Cars Per Employee And Productivity At Volkswagen Versus Toyota

Seen this morning in a Lean consultant’s blog:

“Two decades later, VW has topped Toyota as the world’s number one automaker, but Toyota generally is considered to be […] far more productive. In 2015, VW employs 600,000 people to produce 10 million cars while Toyota employs 340,000 to produce just under 9 million cars…”

Is it really that simple? VW produces 10 million/600,000 = 16.67 cars/employee/year, and Toyota 9 million/340,000 = 26.47 cars/employee/year. Ergo, Toyota is 60% more productive than VW — that is, if you accept cars/employee/year as an appropriate metric of productivity.  Unfortunately, it is a bad metric that can easily be gamed by outsourcing.

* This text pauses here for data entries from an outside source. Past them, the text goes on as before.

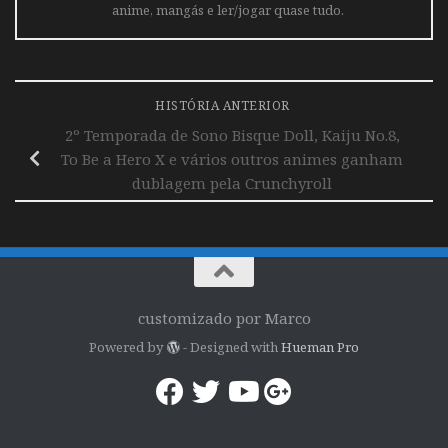
anime, mangás e ler/jogar quase tudo.
HISTÓRIA ANTERIOR
2º Temporada de Sono Bisque Doll, Kaiju No.8,
To Be a Hero X e vários outros animes ganham
dublagem pela Crunchyroll
customizado por Marco
Powered by
- Designed with
Hueman Pro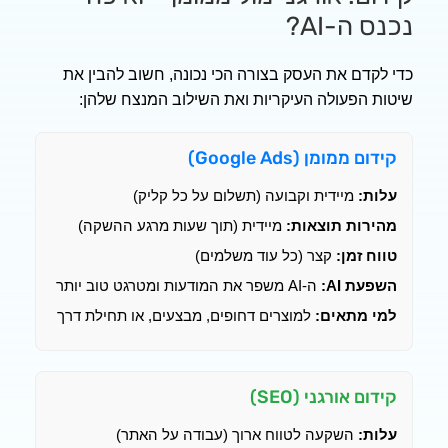
-AI?
ם את העסק בצורה הכי נכונה, חשוב להבין את
הפעולה העיקריות ואת השילוב המנצח שלהן:
מומן (Google Ads)
:
מיידית וקבועה (תשלום על כל קליק)
ות תוצאות:
מיידית (תוך שעות מרגע ההשקה)
זמן:
קצר (כל עוד משלמים)
 AI:
ה-AI משפר את המודעות ומטרגט טוב יותר
מתאים:
למוצרים דחופים, מבצעים, או תחילת דרך
אורגני (SEO)
:
השקעה לטווח ארוך (עבודה על האתר)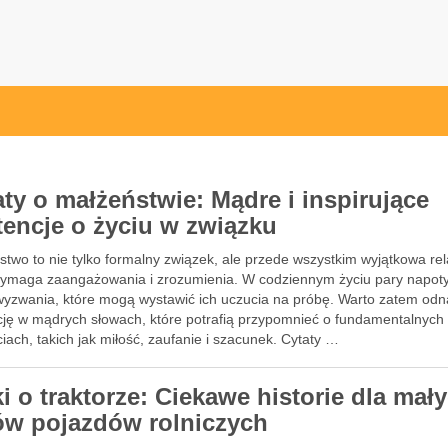
aty o małżeństwie: Mądre i inspirujące
tencje o życiu w związku
two to nie tylko formalny związek, ale przede wszystkim wyjątkowa rel
wymaga zaangażowania i zrozumienia. W codziennym życiu pary napot
wyzwania, które mogą wystawić ich uczucia na próbę. Warto zatem odn
ację w mądrych słowach, które potrafią przypomnieć o fundamentalnych
iach, takich jak miłość, zaufanie i szacunek. Cytaty …
i o traktorze: Ciekawe historie dla mał
ów pojazdów rolniczych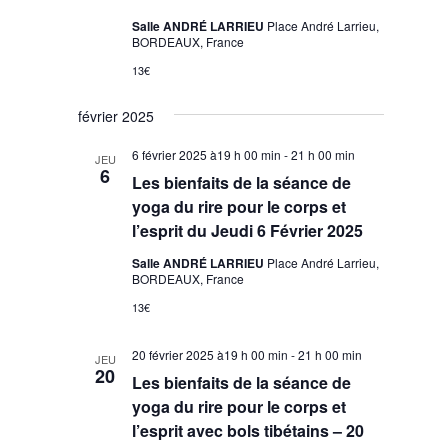
Salle ANDRÉ LARRIEU
Place André Larrieu,
BORDEAUX, France
13€
février 2025
6 février 2025 à19 h 00 min
-
21 h 00 min
JEU
6
Les bienfaits de la séance de
yoga du rire pour le corps et
l’esprit du Jeudi 6 Février 2025
Salle ANDRÉ LARRIEU
Place André Larrieu,
BORDEAUX, France
13€
20 février 2025 à19 h 00 min
-
21 h 00 min
JEU
20
Les bienfaits de la séance de
yoga du rire pour le corps et
l’esprit avec bols tibétains – 20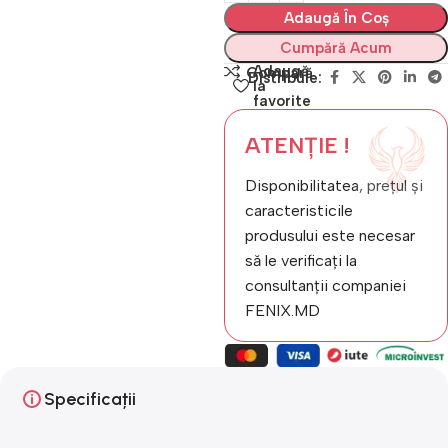
Adaugă În Coș
Cumpără Acum
Adaugă
Compară
Distribuie:
la
favorite
ATENȚIE !
Disponibilitatea, prețul și
caracteristicile
produsului este necesar
să le verificați la
consultanții companiei
FENIX.MD
Specificații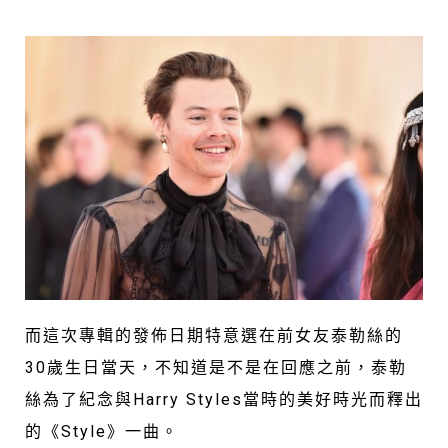
而這次專輯的發佈日期特意選在前女友泰勒絲的
30歲生日當天，不知道是不是在回應之前，泰勒
絲為了紀念與Harry Styles當時的美好時光而釋出
的《Style》一曲。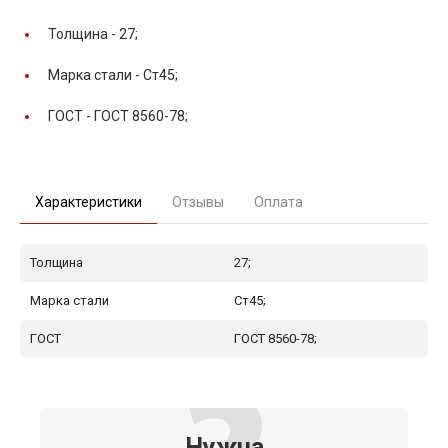
Толщина -
27;
Марка стали -
Ст45;
ГОСТ -
ГОСТ 8560-78;
Характеристики
Отзывы
Оплата
Толщина
27;
Марка стали
Ст45;
ГОСТ
ГОСТ 8560-78;
Нужна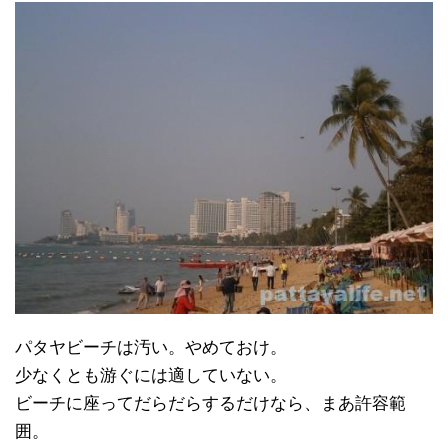
パタヤビーチは汚い。やめておけ。
少なくとも游ぐには適していない。
ビーチに座ってだらだらするだけなら、まあ許容範
囲。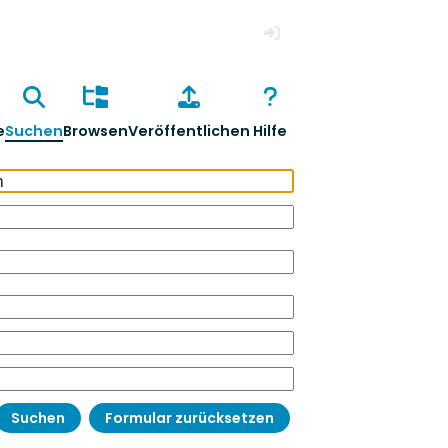
Anmelden
e
Suchen
Browsen
Veröffentlichen
Hilfe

If a company employs more people than another to produce the same output, yes, it may be because it is less productive. But it may also be because it goes deeper into the manufacturing process. In car manufacturing, depth ranges from modular assembly, where, at Smart in 2014, 863 employees assembled a few major subsystem built by suppliers into 87,195 cars, or 101 cars/employee/year…

… to the old Ford River Rouge model, where, in the 1930s, 100,000 employees built finished cars from ore and sand, at about 10 cars/employee/year:

Ford River Rouge flow 19400001

The Rouge is relevant to this discussion as the inspiration for the Volkswagen “mothership” in Wolfsburg, down to the smokestacks:

Wolfsburg

According to a 2012 Autoblog article by John McElroy, Volkswagen is as vertically integrated today as GM was at its peak 50 years ago, and makes in-house many of the components that Toyota buys. In the car business, making your own components is supposed to be passé, but then, for a computer company to own retail stores was also supposed to be nutty when Jobs opened the first Apple store.

In any case, the number of cars/employee/year cannot be used to compare productivity between companies with different manufacturing depths. Perhaps Volkswagen is lagging behind Toyota in productivity, but this metric is no proof of it.